§ **Data for this exercise**
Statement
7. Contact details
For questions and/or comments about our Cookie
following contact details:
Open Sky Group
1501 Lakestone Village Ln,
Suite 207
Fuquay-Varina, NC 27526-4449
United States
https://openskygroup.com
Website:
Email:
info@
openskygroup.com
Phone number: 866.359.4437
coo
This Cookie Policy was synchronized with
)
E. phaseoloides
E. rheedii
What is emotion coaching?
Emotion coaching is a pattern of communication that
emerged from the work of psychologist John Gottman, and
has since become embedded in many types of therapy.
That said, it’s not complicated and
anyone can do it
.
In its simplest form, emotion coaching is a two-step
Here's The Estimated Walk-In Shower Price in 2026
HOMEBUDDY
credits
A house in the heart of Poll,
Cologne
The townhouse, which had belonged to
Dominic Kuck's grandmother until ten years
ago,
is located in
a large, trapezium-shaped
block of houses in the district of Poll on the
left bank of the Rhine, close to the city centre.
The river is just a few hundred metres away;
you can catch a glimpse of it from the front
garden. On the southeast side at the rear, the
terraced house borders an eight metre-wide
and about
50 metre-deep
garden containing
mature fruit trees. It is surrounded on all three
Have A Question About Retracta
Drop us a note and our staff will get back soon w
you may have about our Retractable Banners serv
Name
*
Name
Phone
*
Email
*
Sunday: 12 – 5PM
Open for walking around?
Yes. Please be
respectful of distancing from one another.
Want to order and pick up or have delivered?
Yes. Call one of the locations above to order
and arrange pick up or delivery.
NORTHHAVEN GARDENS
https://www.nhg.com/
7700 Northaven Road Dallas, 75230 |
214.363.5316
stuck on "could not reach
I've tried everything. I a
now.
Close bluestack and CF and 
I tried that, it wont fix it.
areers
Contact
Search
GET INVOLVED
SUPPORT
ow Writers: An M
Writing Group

§ **What to work on**
All of the data above should be reproduced word for word.

§ **Solved exercise**
Statement
7. Contact details
For questions and/or comments about our Cookie
following contact details:
Open Sky Group
1501 Lakestone Village Ln,
Suite 207
Fuquay-Varina, NC 27526-4449
United States
https://openskygroup.com
Website:
Email:
info@
openskygroup.com
Phone number: 866.359.4437
coo
This Cookie Policy was synchronized with
)
E. phaseoloides
E. rheedii
What is emotion coaching?
Emotion coaching is a pattern of communication that
emerged from the work of psychologist John Gottman, and
has since become embedded in many types of therapy.
That said, it’s not complicated and
anyone can do it
.
In its simplest form, emotion coaching is a two-step
Here's The Estimated Walk-In Shower Price in 2026
HOMEBUDDY
credits
A house in the heart of Poll,
Cologne
The townhouse, which had belonged to
Dominic Kuck's grandmother until ten years
ago,
is located in
a large, trapezium-shaped
block of houses in the district of Poll on the
left bank of the Rhine, close to the city centre.
The river is just a few hundred metres away;
you can catch a glimpse of it from the front
garden. On the southeast side at the rear, the
terraced house borders an eight metre-wide
and about
50 metre-deep
garden containing
mature fruit trees. It is surrounded on all three
Have A Question About Retracta
Drop us a note and our staff will get back soon w
you may have about our Retractable Banners serv
Name
*
Name
Phone
*
Email
*
Sunday: 12 – 5PM
Open for walking around?
Yes. Please be
respectful of distancing from one another.
Want to order and pick up or have delivered?
Yes. Call one of the locations above to order
and arrange pick up or delivery.
NORTHHAVEN GARDENS
https://www.nhg.com/
7700 Northaven Road Dallas, 75230 |
214.363.5316
stuck on "could not reach
I've tried everything. I a
now.
Close bluestack and CF and 
I tried that, it wont fix it.
areers
Contact
Search
GET INVOLVED
SUPPORT
ow Writers: An M
Writing Group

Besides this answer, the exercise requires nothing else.